Spain pays higher rates over 5.0% in bond issue
Spain paid sharply higher borrowing rates of more than five percent in a 3.158-billion-euro bond issue Tuesday, its central bank said, amid fears it will succumb to eurozone financial instability.
Investors bought up the 12-month bonds at a 5.022 percent rate of return and the 18-month ones at 5.159 percent, compared with rates of less than four percent in a similar sale on October 18, the Bank of Spain said in a statement.
The bond repayment rates are a key measure of market confidence in a country’s ability to pay its debts. A higher rate indicates weakening confidence that makes it harder for a country to borrow money.
Emergency finance measures and the resignation of prime ministers in Greece and Italy appeared to have failed to calm markets Tuesday and the jitters spread to Spain, just five days before its general election.
Spain’s debt risk premium broke euro-era records on fears that the government will miss targets to slash the bloated public deficit.
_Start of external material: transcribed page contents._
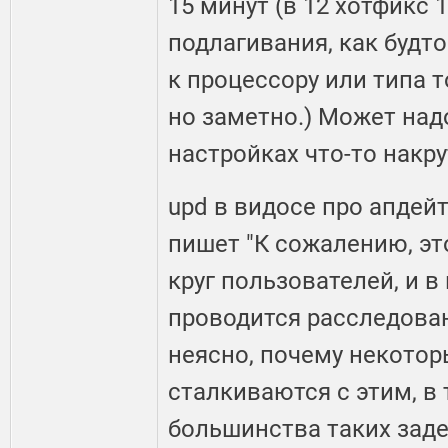
15 минут (в 12 хотфикс 1
подлагивания, как будт
к процессору или типа т
но заметно.) Может над
настройках что-то накр
upd в видосе про апдей
пишет "К сожалению, эт
круг пользователей, и 
проводится расследова
неясно, почему некото
сталкиваются с этим, в 
большинства таких заде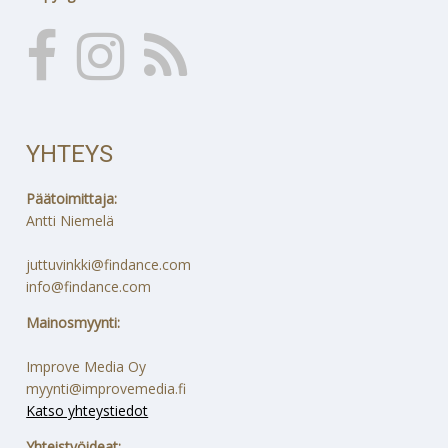
YHTEYS
Päätoimittaja:
Antti Niemelä
juttuvinkki@findance.com
info@findance.com
Mainosmyynti:
Improve Media Oy
myynti@improvemedia.fi
Katso yhteystiedot
Yhteistyöideat:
The central bank has warned that growth was anaemic in the third quarter of 2011 and economists have warned Spain risks falling back into recession next year.
A key measure of a country’s financial stability, the gap between the rate of return on Spain’s 10-year bonds and that of Germany, widened to a record 452.2 basis points, indicating increasing tension.
The Madrid stock market’s IBEX 35 index was down 1.33 percent in morning trading on Tuesday.